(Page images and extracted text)

--------------------

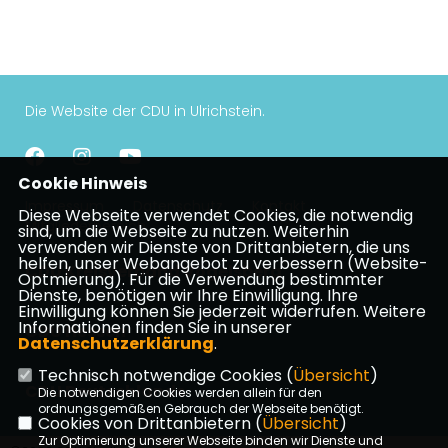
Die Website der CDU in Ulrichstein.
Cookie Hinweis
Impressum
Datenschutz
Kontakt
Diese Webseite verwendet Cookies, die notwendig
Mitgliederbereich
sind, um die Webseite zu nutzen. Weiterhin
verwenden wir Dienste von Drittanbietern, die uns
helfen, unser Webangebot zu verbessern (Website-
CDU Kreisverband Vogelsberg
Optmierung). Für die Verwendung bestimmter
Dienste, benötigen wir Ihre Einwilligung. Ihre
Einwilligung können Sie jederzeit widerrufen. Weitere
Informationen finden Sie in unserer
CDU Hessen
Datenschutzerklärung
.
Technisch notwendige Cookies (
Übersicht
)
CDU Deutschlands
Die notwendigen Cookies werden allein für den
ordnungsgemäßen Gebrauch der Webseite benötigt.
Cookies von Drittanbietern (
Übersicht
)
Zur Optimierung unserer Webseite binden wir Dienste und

--------------------

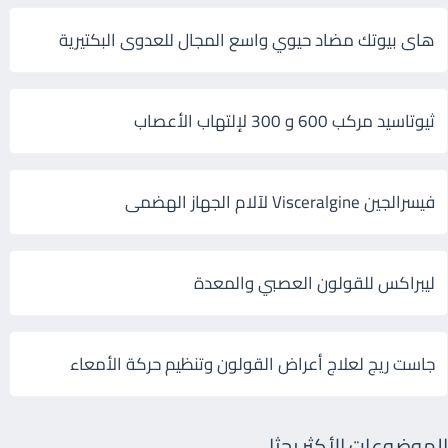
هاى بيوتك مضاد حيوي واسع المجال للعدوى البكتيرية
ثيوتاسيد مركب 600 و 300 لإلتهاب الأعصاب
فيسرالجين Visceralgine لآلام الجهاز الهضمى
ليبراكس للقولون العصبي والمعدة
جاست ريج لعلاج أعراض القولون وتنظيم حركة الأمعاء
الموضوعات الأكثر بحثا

--------------------

• _EXERCISE DETAILS_:
Scan the records above and report every line with the string "unserer".

• _WRITTEN SOLUTION_:
Informationen finden Sie in unserer
Zur Optimierung unserer Webseite binden wir Dienste und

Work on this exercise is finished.